En un lugar de la Mancha
Cualquier tiempo es bueno para viajar, ir a sitios, conocerlos (si hasta ese momento permanecen ignotos) o volver a visitarlos, si dejaron en nosotros, en ocasiones anteriores, un regusto incompleto, un deseo de seguir profundizando en sus circunstancias ambientales. Cualquier tiempo es bueno, empiezo diciendo, pero parece que el verano ayuda a mejorar las circunstancias viajeras, anima a romper la rutina secular de cada jornada y a buscar otros horizontes. Si quien me lee en estos momentos se encuentra en la disyuntiva de elegir un lugar hacia donde dirigirse para pasar unas horas o el fin de semana, le daré una pista muy concreta, entre otras muchas: San Clemente.
Desde el punto de vista histórico, este es uno de los lugares fundamentales en la configuración de la provincia de Cuenca, que siempre tuvo tres ejes esenciales: la capital en el centro, Huete hacia el norte, San Clemente hacia el sur, delimitando así los puntos de referencia de las tres comarcas naturales que se suelen mencionar para establecer las variadas características geográficas y paisajísticas de nuestro territorio provincial. Pero además la villa manchega ofrece uno de los más interesantes repertorios monumentales que están al alcance de nuestras miradas y ello a pesar de las casi inevitables intervenciones negativas que durante los dos últimos siglos se han llevado por delante tantos valiosos edificios de interés arquitectónico, cosa que aquí ha sido inteligentemente soslayada, manteniendo un sabio criterio conservacionista que ha evitado la comisión de daños irreparables.
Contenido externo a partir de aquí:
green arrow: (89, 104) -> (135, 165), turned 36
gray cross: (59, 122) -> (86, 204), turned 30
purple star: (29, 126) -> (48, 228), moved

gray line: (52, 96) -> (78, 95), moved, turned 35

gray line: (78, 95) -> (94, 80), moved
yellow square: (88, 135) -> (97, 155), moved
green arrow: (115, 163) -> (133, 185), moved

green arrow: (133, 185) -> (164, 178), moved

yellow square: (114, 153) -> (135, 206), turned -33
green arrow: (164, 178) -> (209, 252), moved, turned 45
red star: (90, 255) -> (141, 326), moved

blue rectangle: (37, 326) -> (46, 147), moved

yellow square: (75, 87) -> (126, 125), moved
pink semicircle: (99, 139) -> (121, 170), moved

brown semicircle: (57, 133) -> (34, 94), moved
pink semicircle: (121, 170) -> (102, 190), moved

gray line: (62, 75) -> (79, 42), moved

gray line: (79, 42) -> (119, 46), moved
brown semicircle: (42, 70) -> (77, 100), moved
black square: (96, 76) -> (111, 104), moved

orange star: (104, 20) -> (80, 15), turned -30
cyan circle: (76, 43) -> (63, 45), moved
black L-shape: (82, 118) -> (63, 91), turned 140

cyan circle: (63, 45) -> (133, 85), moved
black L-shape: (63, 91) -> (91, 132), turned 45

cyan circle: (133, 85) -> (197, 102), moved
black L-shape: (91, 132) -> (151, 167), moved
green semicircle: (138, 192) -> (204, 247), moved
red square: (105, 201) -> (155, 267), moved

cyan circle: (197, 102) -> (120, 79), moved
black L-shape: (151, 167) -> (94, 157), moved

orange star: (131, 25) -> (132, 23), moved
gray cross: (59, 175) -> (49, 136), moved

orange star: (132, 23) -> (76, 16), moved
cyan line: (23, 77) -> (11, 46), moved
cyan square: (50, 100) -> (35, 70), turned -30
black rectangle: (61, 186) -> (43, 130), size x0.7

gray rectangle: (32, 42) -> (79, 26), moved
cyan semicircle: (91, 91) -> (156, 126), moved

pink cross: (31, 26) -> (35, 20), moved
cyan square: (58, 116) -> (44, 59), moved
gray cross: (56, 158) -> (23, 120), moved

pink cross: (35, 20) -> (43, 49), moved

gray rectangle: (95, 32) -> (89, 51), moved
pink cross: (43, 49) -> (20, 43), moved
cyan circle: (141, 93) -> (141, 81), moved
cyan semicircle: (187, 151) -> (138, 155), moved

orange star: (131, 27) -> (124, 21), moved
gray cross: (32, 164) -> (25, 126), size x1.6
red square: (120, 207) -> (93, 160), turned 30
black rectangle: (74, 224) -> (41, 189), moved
Quizá lo que más llama la atención en San Clemente, desde la primera vez que se visita y luego en cada nueva ocasión de recorrer sus calles y edificios es la serena elegancia, el auténtico señorío que aquí se aprecia, sin necesidad de aspavientos o declaraciones solemnes. Hay en todo el entramado urbano como una sensación extendida de amplia serenidad, un saber que la villa está enclavada en un tiempo indefinido no sujeto a las contingencias del momento ni pendiente de que se produzca un suceso concreto. Aquí se asume la historia, que se remonta a un momento medieval y crece hasta alcanzar el esplendor del Renacimiento, en el que, por una rara y casi mágica confluencia de intereses se da lugar a una arquitectura espléndida, señorial, conventual pero también de lo cotidiano. El punto central, el de obligada referencia para situar el arranque de la visita, viene a ser un ejemplo visual de lo que estas palabras intentan transmitir. La Plaza Mayor debería ser citada siempre como paradigma de lo que significó este concepto de netas raíces castellanas: amplia, elegante, ámbito idóneo para la convivencia cívica, centro y resumen de las esencias del lugar. A un lado, el poderoso perfil, de increíble belleza, que marca el antiguo Ayuntamiento, reconvertido hoy en museo y frente a él, al otro lado de la plaza, el actual edificio consistorial, menos suntuoso y aparente que aquél pero de una nobleza elegante, verdaderamente señorial, como corresponde a la naturaleza del servicio público que ahora acoge y también al que tuvo antes de éste. A partir de aquí, el entramado urbano se desparrama en amplio despliegue de encantamientos y sugerencias, empezando por la inmediata iglesia parroquial que se encuentra al lado o bien pasando por los dos arcos que comunican la plaza con los senderos que se abren para que los pasos humanos sigan disfrutando de una propuesta tan amplia como abierta.
Naturalmente, no es cosa de desgranar aquí una guía turística al uso, ni siquiera de dar más pistas concretas porque no esa la intención de este artículo, sino solamente, como se dice al principio, poner la atención en un punto muy concreto del territorio provincial que debería ser más y mejor conocido de lo que es. Lo merece el papel fundamental desempeñado por San Clemente en el devenir histórico pero también, y sobre todo, por la belleza armoniosa y emocionante de un casco urbano irrepetible.